Phenotypically supervised single-cell sequencing parses within-cell-type heterogeneity

iScience. 2020 Dec 26;24(1):101991. doi: 10.1016/j.isci.2020.101991. eCollection 2021 Jan 22.

Abstract

To better understand cellular communication driving diverse behaviors, we need to uncover the molecular mechanisms of within-cell-type functional heterogeneity. While single-cell RNA sequencing (scRNAseq) has advanced our understanding of cell heterogeneity, linking individual cell phenotypes to transcriptomic data remains challenging.

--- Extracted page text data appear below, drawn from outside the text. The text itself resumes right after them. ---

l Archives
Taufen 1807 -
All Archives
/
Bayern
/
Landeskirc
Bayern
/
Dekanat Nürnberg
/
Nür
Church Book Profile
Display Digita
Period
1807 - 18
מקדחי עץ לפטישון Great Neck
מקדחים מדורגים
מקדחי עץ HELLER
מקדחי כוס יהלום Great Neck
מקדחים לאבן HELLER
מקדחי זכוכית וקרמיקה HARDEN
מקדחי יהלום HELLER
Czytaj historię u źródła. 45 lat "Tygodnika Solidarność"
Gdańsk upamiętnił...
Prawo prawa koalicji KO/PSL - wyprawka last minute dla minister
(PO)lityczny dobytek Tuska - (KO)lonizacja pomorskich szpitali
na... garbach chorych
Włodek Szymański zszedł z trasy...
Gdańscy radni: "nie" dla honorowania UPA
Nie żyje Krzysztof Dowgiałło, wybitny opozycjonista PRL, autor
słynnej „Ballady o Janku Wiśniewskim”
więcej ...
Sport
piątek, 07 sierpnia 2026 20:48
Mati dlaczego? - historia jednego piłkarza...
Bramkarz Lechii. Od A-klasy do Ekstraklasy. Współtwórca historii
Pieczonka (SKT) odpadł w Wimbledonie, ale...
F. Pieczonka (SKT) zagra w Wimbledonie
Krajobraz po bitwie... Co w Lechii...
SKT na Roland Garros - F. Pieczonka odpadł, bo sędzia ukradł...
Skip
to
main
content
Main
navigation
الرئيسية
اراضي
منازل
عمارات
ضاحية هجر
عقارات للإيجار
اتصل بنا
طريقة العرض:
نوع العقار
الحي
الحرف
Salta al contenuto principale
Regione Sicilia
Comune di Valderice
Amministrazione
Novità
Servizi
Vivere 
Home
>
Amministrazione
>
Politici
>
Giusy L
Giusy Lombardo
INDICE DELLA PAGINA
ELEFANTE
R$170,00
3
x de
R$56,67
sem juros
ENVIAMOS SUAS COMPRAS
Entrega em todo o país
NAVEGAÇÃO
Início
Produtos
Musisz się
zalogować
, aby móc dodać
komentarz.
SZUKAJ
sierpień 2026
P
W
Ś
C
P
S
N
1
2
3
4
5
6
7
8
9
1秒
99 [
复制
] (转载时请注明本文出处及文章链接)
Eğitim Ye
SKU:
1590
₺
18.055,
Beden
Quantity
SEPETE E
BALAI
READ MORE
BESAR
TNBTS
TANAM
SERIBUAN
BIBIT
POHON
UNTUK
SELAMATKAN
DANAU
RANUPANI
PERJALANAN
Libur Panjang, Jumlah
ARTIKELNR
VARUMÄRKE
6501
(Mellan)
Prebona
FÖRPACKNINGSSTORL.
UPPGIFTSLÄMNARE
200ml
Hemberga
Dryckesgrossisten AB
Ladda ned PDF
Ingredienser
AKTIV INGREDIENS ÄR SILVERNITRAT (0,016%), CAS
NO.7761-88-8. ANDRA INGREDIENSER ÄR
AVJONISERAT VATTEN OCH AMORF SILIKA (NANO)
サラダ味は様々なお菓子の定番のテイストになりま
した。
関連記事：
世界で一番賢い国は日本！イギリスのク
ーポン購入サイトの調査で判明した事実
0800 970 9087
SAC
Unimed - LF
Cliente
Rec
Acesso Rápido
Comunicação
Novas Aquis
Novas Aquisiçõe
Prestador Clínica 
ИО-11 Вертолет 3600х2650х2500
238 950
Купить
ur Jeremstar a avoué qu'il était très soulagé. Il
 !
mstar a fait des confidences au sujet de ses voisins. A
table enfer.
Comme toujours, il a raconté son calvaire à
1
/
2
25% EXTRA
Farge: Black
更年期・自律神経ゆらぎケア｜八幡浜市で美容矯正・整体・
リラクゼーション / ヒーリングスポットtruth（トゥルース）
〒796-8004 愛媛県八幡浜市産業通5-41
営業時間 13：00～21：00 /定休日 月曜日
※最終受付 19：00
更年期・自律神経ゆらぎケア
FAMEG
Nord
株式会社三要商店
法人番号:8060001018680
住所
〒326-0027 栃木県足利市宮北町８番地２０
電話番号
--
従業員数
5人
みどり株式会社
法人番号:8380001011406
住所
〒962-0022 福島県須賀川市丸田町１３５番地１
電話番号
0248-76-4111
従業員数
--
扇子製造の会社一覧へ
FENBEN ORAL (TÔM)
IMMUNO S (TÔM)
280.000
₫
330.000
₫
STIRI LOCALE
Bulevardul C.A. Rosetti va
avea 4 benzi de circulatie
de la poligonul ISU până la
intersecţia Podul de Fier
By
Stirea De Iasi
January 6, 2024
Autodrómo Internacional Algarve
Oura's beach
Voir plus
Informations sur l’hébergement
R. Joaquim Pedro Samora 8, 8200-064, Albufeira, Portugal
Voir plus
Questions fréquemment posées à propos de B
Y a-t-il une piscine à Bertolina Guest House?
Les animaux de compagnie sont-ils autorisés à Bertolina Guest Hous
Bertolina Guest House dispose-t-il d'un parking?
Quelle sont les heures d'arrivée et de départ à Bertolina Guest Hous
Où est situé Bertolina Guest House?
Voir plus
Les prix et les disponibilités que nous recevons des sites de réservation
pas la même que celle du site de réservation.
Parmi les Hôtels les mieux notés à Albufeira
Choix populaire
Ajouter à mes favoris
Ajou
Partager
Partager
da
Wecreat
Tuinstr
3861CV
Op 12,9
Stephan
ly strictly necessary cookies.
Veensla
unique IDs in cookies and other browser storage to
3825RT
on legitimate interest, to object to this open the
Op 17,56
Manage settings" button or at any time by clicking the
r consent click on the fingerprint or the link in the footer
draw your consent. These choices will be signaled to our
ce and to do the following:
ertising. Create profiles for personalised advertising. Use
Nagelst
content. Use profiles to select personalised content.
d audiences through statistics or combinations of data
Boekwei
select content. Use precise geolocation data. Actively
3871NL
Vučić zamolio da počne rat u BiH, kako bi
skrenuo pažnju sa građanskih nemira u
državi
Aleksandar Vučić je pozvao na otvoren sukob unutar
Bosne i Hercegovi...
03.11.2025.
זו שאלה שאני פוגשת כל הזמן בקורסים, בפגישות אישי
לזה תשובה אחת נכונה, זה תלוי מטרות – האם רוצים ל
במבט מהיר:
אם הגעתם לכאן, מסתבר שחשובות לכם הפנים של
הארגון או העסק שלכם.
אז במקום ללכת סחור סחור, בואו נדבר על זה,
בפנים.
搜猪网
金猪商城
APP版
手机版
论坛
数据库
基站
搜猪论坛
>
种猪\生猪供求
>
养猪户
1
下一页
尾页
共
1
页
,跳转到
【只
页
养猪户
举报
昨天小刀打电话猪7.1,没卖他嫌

Here, we used a phenotypic cell sorting technique to ask whether phenotypically supervised scRNAseq analysis (pheno-scRNAseq) can provide more insight into heterogeneous cell behaviors than unsupervised scRNAseq. Using a simple 3D in vitro breast cancer (BRCA) model, we conducted pheno-scRNAseq on invasive and non-invasive cells and compared the results to phenotype-agnostic scRNAseq analysis. Pheno-scRNAseq identified unique and more selective differentially expressed genes than unsupervised scRNAseq analysis. Functional studies validated the utility of pheno-scRNAseq in understanding within-cell-type functional heterogeneity and revealed that migration phenotypes were coordinated with specific metabolic, proliferation, stress, and immune phenotypes. This approach lends new insight into the molecular systems underlying BRCA cell phenotypic heterogeneity.

Keywords: Cell Biology; Complex System Biology; Transcriptomics.